As soon as our driver/guide Landel picked us up from Tagbilaran airport, my friend Nick extolled to me the virtues of the popular Loboc lunch cruise on the town's eponymous river. Essentially the Loboc lunch cruise is an hour and a half long eat-all-you-can buffet of native Filipino delicacies on huge river boats, aka floating restaurants, with some entertainment and sightseeing along the way. Nick had taken the Loboc lunch cruise a year ago on his first visit to Bohol, and now with me in tow, and a hot, humid day to boot, what else could be more appealing than a nice day floating on the Loboc river while feasting on grilled seafood, cholesterol-raising pork dishes, and ripe, mouth-watering fruit?
A long line greeted us at the makeshift tents where the vouchers for the Loboc lunch cruise are purchased for the sum of Php280 (US$7), a reasonable price considering the numerous dishes offered. Patrons are given a voucher with assigned seats on a specific floating restaurant, of which there seemed to be quite many. The queue was exacerbated by the seeming inability of Filipinos to form a single queue to keep things orderly; nor did any official staff try to impose any sort of discipline on queue-jumpers. Trust me, queueing is not the greatest strength of Filipinos (Karaoke probably is). So Landel got stuck in line for about thirty minutes, while I contented myself standing under the shade and whetting my appetite by looking at enticing photos of various native dishes prominently displayed by the tents. "This is gonna be some buffet", I even muttered to myself.

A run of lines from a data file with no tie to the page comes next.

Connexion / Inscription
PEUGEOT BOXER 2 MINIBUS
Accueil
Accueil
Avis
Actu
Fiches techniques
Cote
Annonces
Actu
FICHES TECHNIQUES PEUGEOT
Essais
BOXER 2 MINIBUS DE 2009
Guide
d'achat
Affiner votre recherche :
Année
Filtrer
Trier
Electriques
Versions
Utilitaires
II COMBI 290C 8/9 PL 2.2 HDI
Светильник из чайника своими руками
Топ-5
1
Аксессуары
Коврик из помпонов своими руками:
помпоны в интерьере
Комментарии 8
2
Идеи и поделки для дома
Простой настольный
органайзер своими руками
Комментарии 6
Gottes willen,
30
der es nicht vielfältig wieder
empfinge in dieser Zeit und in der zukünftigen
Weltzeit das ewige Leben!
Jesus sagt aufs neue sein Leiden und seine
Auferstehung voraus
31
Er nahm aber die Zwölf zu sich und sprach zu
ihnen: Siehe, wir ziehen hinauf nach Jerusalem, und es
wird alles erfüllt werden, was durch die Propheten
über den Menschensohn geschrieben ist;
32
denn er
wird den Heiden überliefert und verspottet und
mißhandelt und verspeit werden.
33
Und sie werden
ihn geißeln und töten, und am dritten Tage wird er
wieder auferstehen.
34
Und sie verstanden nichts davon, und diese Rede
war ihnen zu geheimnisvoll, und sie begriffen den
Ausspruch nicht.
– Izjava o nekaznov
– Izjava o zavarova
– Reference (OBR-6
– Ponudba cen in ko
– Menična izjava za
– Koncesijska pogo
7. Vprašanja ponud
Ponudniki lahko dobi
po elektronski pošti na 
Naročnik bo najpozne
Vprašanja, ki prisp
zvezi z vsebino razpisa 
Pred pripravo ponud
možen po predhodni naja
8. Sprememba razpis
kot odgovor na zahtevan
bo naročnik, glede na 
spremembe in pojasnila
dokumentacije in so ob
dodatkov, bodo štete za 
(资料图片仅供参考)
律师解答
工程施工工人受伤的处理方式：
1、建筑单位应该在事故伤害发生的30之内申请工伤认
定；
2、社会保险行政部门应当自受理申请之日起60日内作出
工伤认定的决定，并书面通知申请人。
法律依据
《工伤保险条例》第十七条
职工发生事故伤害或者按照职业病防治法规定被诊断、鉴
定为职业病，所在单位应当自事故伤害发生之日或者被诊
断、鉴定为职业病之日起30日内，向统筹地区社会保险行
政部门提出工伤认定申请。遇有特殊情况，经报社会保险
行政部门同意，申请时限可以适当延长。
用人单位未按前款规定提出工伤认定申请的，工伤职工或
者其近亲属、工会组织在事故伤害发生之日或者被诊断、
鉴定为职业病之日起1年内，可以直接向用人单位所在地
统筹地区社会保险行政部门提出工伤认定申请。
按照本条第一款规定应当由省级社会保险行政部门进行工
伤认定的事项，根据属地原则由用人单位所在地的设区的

Vouchers in hand and growing hungrier by the second, the three of us excitedly rushed to the dock for…more waiting. Our floting restaurant was still ferrying the previous batch of tourists, and there was no definitive timeframe on when our turn would come to feast on the lunch cruise. In the meantime, we watched other people stuffing their faces on meat and seafood dishes inside the boats docked nearby. I counted at least fifteen different floating restaurants, each one varying in capacity from 30 to 60. Just when I was becoming delirious from hunger, our names were called and before you knew it, we were sharing a long table with a family of four, who looked equally impatient at getting their hands on some grub.
At long last, the dishes were set up on the buffet table (a disappointment in terms of both quantity and quality), and everyone proceeded to line up, plate in hand. I use the term "line up" loosely, as in the best Filipino tradition, all hell broke loose. On one side people furiously scooped as much meat onto their plates while ignoring the stares and mumbling of other diners unfortunately situated behind them, some were pushing their way forward to get the last remnants of baby shrimp which the first five people had apparently claimed the majority of, and most alarming, some folks decided that they couldn't be bothered to stand in line and thus created their own queue at the other end of the buffet table (where the desserts are located), and their counter-flow of traffic now collided with ours with the force of a ten-wheeler truck.
Somehow I managed to get out alive, albeit missing out on the chicken and getting mostly glistening fatty pieces of pork, and made my way back to our seats. Surprised at the sight of diners at the adjoining table feasting on pork barbeque on stick, I rushed back to the buffet but couldn't find traces of the dish. Totally bummed, I sat down and decided to make do with whatever I had, at the same time wondering where the hell Nick had gone to. My question was answered two seconds later, as I turned my head and saw him coming towards us clutching ten (ten!!!) sticks of pork barbeque, the look on his face indicating his intent to impale anyone who tried to grab them away. To this day, I haven't bothered to find out how or where he hijacked them from, but those sweet BBQ truly saved the day.
Thankfully, the rest of the Loboc lunch cruise went by pleasantly. As the boat slowly wound its way up the Loboc river, we admired the trees and abundant greenery lining the riverbanks which provided pleasant, easy-on-the eyes scenery. From time to time, kids swimming in the river came into sight, and without exception they would wave enthusiastically to us. Eventually we reached a series of mini-waterfalls (emphasis on "mini", as these are the puniest I've ever seen). An ideal photo op for camera-crazy Filipinos, to say the least. At this point, the boat turned around and on the way back, we also stopped by a nipa hut atop a wooden raft where forty or so guitar-playing singers entertained us with several native songs, accompanied by some enthusiastic dancing from small kids. The singers did have an English song as part of their repertoire, "Oh Carol". I actually liked the choreography, and wondered if they're being groomed to join those dance contests on TV programs. All part of the Loboc river cruise experience. An interesting, enjoyable, and mildly chaotic start to our visit to Bohol.